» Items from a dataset
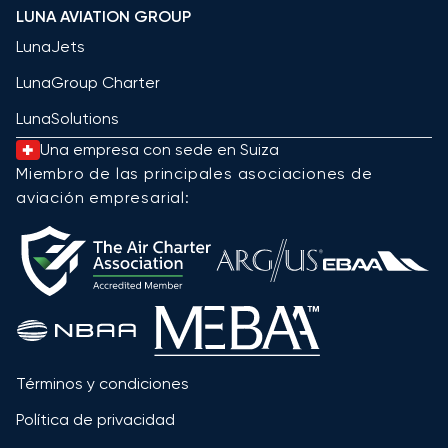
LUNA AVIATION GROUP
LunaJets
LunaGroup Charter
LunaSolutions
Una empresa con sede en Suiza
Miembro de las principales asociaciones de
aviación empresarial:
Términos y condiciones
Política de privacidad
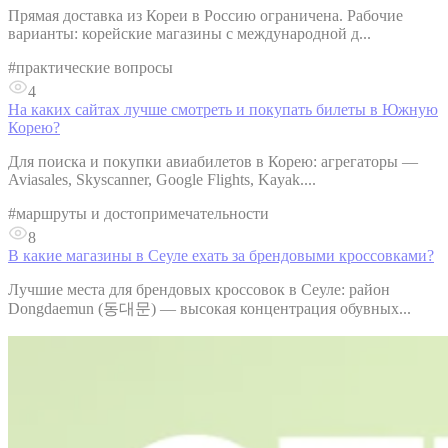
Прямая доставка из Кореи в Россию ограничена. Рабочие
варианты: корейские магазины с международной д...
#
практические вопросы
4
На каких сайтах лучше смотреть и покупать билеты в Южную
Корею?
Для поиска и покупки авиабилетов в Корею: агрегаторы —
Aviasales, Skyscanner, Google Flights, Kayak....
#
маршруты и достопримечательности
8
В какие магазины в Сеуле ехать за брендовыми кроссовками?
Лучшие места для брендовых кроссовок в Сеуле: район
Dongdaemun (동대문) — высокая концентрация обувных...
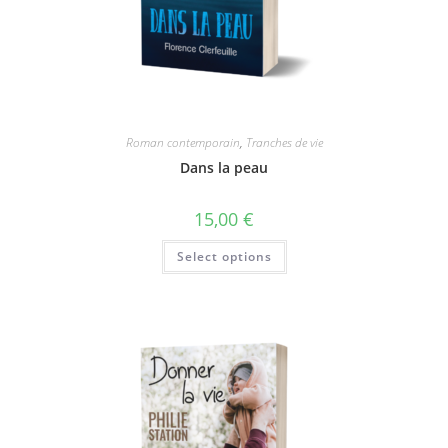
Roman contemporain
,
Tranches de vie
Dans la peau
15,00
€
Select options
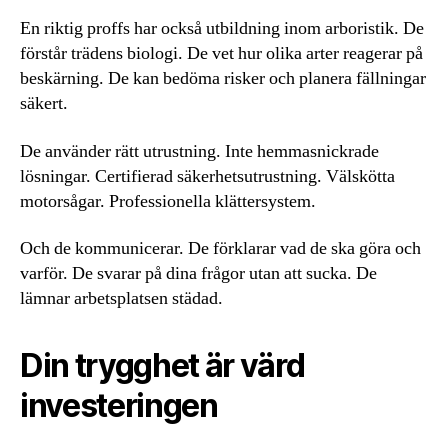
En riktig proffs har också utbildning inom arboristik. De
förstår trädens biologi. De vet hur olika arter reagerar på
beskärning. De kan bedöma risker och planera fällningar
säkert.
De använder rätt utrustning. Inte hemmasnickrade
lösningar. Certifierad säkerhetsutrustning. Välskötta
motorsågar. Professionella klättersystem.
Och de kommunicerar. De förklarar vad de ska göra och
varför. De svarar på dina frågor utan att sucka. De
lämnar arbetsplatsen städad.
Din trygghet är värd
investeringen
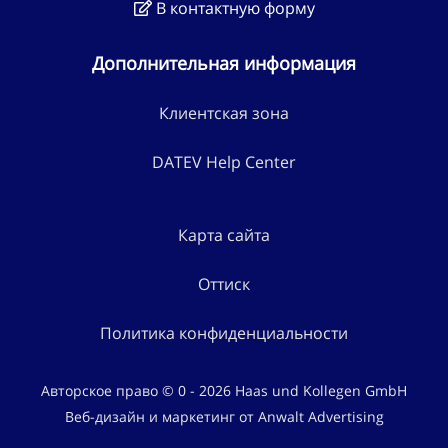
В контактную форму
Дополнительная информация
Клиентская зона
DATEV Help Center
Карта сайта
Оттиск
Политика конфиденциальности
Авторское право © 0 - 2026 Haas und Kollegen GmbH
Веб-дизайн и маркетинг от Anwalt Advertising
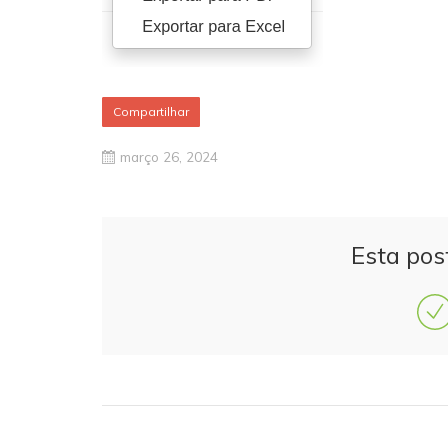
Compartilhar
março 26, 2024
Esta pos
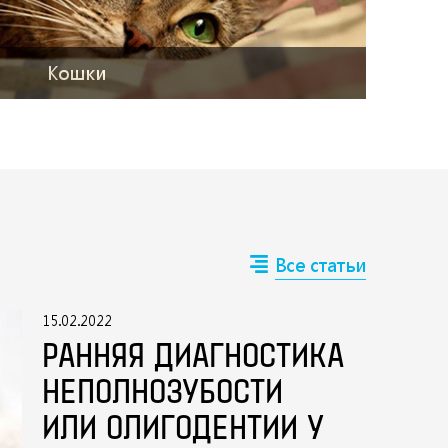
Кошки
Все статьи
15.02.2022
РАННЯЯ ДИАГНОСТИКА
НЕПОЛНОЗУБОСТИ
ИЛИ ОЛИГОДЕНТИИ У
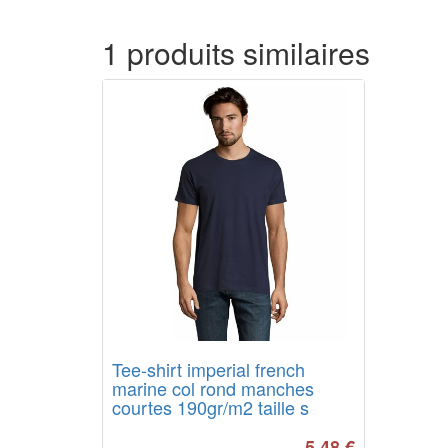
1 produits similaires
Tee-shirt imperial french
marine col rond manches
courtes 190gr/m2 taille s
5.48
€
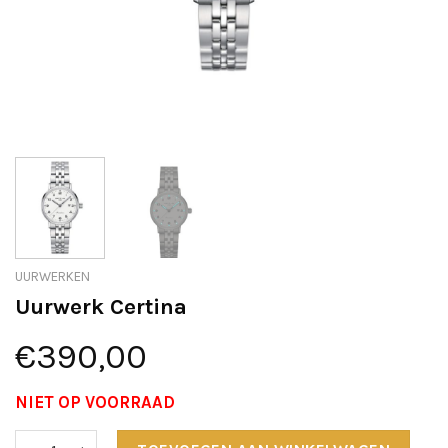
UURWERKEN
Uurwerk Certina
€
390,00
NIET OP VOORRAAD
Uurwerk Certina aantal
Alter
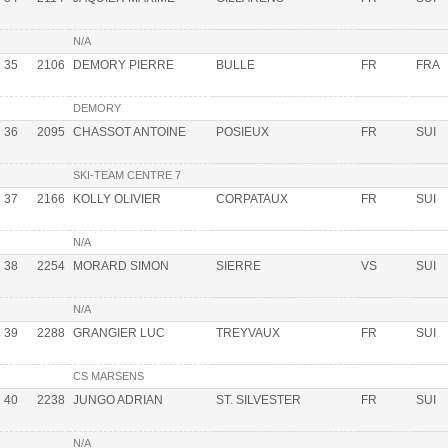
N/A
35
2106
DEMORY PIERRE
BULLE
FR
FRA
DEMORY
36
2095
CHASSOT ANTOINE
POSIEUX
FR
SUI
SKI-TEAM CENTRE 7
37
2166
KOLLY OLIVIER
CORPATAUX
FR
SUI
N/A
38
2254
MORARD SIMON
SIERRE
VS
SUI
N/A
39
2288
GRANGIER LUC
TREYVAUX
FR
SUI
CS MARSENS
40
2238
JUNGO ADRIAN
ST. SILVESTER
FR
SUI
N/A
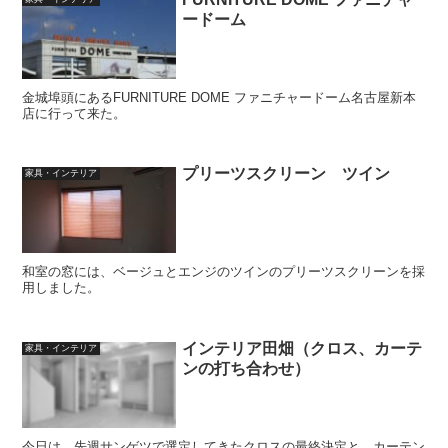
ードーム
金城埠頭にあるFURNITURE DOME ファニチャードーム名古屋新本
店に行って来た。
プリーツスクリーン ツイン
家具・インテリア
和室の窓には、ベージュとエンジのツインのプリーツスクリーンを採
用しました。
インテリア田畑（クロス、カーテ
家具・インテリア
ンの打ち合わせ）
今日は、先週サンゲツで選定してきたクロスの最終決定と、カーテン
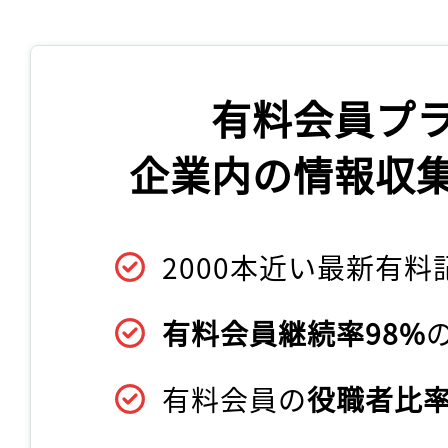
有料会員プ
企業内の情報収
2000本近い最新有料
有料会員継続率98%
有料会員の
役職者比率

» EXERCISE OBJECTIVE
Which lines of the records contain "Корею"? Show each of them.

» EXERCISE ANSWER
Корею?
Для поиска и покупки авиабилетов в Корею: агрегаторы —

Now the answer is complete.